Active Generation Network of Human Skeleton for Action Recognition
Long Liu, Xin Wang, Fangming Li, Jiayu Chen

TL;DR
This paper introduces an active generative network that enhances skeleton-based human action recognition by adaptively generating diverse, temporally consistent actions from limited data through motion style transfer and uncertainty-guided sampling.
Contribution
The proposed AGN combines motion style transfer with an uncertainty metric network to generate diverse and temporally consistent actions from minimal data, improving data augmentation for recognition tasks.
Findings
Effective generation of diverse actions from few samples.

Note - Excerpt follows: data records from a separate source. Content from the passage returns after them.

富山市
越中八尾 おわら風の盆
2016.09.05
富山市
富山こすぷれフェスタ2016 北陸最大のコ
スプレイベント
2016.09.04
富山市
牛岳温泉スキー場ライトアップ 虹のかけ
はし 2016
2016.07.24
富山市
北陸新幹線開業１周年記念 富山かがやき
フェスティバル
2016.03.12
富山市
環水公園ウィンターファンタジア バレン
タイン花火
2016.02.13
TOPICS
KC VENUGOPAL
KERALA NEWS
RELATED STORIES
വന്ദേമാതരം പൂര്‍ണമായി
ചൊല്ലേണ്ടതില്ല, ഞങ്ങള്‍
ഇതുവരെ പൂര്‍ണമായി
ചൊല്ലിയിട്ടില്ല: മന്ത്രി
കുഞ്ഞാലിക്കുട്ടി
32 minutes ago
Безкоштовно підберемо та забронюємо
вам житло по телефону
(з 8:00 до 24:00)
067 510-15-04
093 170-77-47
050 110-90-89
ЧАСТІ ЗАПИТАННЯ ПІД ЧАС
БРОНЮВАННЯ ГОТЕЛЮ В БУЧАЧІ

Improved action recognition accuracy with augmented data.
Temporal consistency maintained in generated actions.
Abstract
Data generation is a data augmentation technique for enhancing the generalization ability for skeleton-based human action recognition. Most existing data generation methods face challenges to ensure the temporal consistency of the dynamic information for action. In addition, the data generated by these methods lack diversity when only a few training samples are available. To solve those problems, We propose a novel active generative network (AGN), which can adaptively learn various action categories by motion style transfer to generate new actions when the data for a particular action is only a single sample or few samples. The AGN consists of an action generation network and an uncertainty metric network. The former, with ST-GCN as the Backbone, can implicitly learn the morphological features of the target action while preserving the category features of the source action. The latter…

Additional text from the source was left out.